Documents released by a Senate committee detail $1.14-million in payments from Medtronic, a medical-device company, to a medical professor at the University of Minnesota who received Pentagon research funds to conduct a study involving one of the company's products, The New York Times reports.
The professor, David W. Polly Jr., did not disclose that he was a consultant for the company when he appeared before a different Senate panel in 2006 and urged it to continue paying for Defense Department research into combat-related injuries, the documents indicate. They also show that he billed the company $6,000 for his appearance, the Times reports. Dr. Polly told the newspaper that he had done nothing wrong in connection with his testimony at the hearing.
He is the latest academic physician whose links to medical-device or pharmaceutical companies have come under the scrutiny of Sen. Charles E. Grassley of Iowa, the senior Republican member of the Senate Finance Committee, who is leading an inquiry into medical ethics and conflicts of interest.

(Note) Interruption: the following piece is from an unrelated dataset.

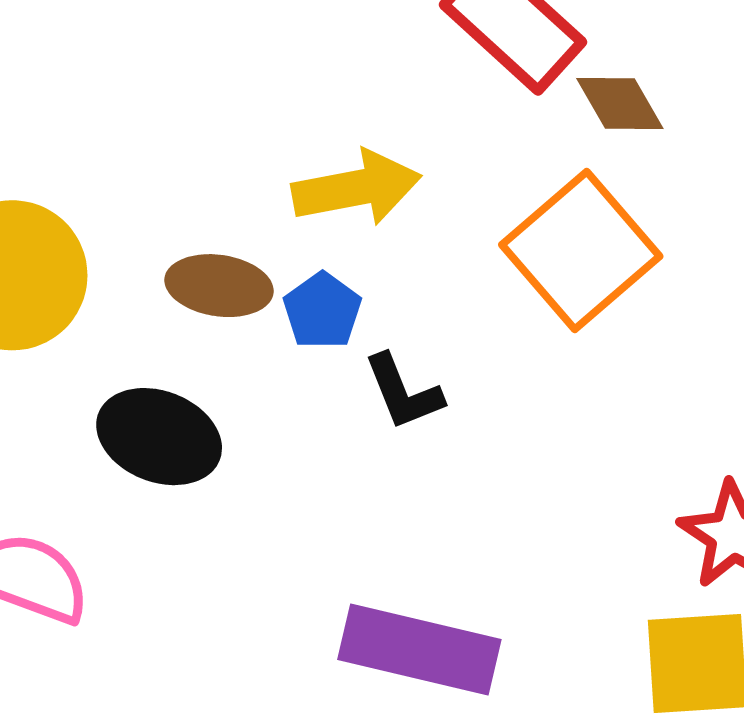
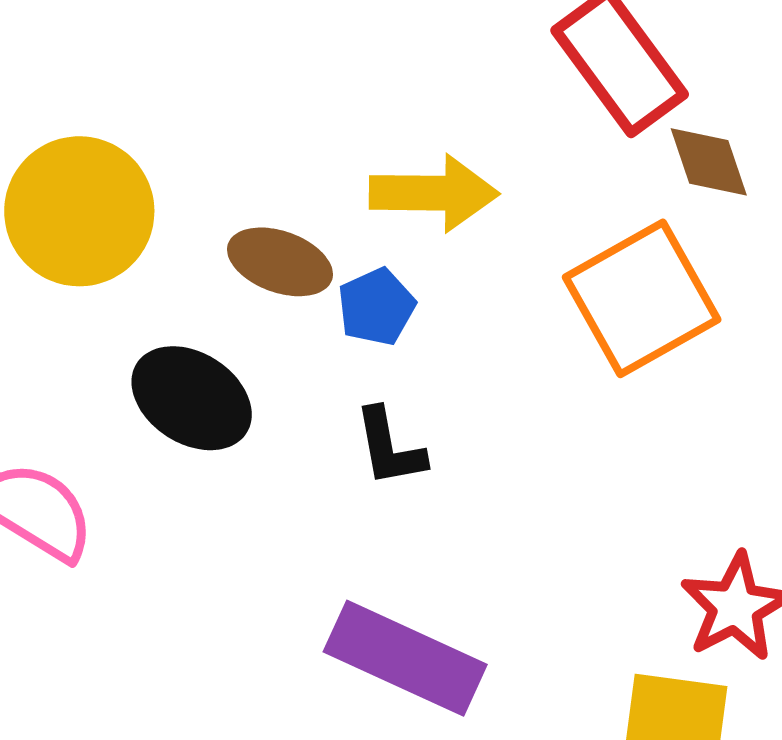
black L-shape: (403, 392) -> (389, 447), moved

Others Mr. Grassley has criticized include researchers at Emory University, Harvard University. the University of California at Los Angeles, and the University of Wisconsin.

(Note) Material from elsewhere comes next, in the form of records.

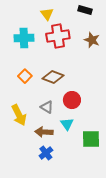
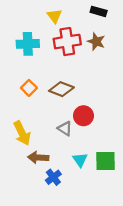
brown star: (92, 40) -> (96, 42), moved
gray triangle: (47, 107) -> (65, 129), moved
cyan triangle: (67, 124) -> (80, 160), moved
brown arrow: (44, 132) -> (38, 157), moved

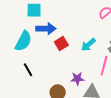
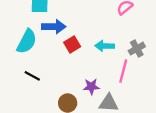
cyan arrow: (88, 45) -> (105, 46), turned 42
black line: (28, 70) -> (32, 76), turned -32

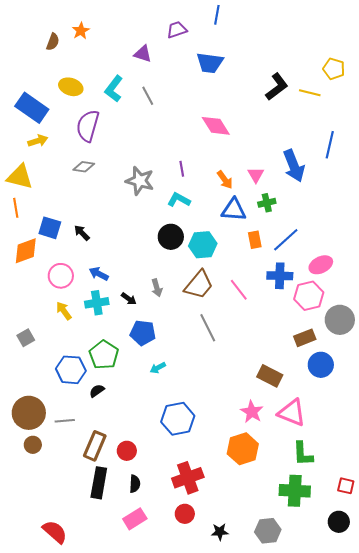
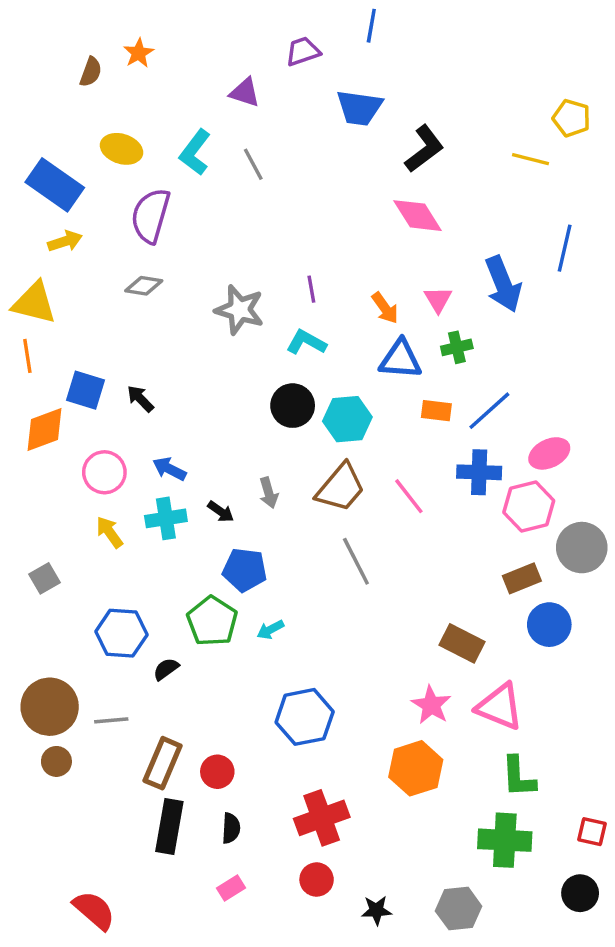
black L-shape: (277, 87) -> (424, 149), moved
pink diamond: (216, 126) -> (418, 216), moved
orange rectangle: (255, 240) -> (436, 411), turned -72
green pentagon: (104, 355) -> (212, 621), moved
pink rectangle: (135, 519) -> (231, 888), size x0.7

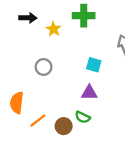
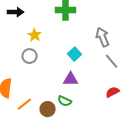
yellow star: (54, 29) -> (35, 35), moved
cyan square: (94, 65) -> (75, 54), turned 32

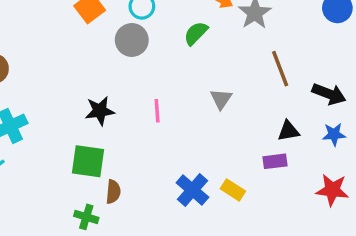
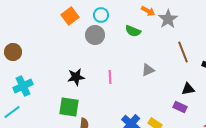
green semicircle: (196, 33) -> (133, 31), turned -112
gray triangle: (221, 99) -> (148, 70), turned 32
purple rectangle: (275, 161) -> (180, 107), turned 32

Senator Grassley has been pursuing legislation that would strengthen federal requirements on researchers to declare potential financial conflicts of interest, including by creating a system for comparing payment data submitted by scientists with payment data reported by companies.






Comments
1. davi2665 - July 30, 2009 at 11:40 am
Here we go again. Yet another professor/research physician is caught accepting money from a commercial vendor without bothering to tell either the NIH or his own university about the conflict of interest, and then accepts federal money to study the product which he is being paid to promote. Why is this not fraud? Why do the universities view this with a wink and a nod. In the case of Emory University, they actually made the professor who similarly failed to disclose his financial ties STEP DOWN as chair. WOW! Maybe they will even take away his parking permit. He should be prosecuted for fraud. But as long as the universities continue to make money from the activities of their tainted superstars, they will never get serious about cleaning up their egregious corruption. And Medtronic, the poster child for such payments to such individuals, continues to be involved in scandal after scandal with little or no real penalty- I guess it is just business as usual, a price to pay when you want to buy off the "thought leaders" in the field. What will it take to clean up this mess? This ongoing type of activity is truly pathetic.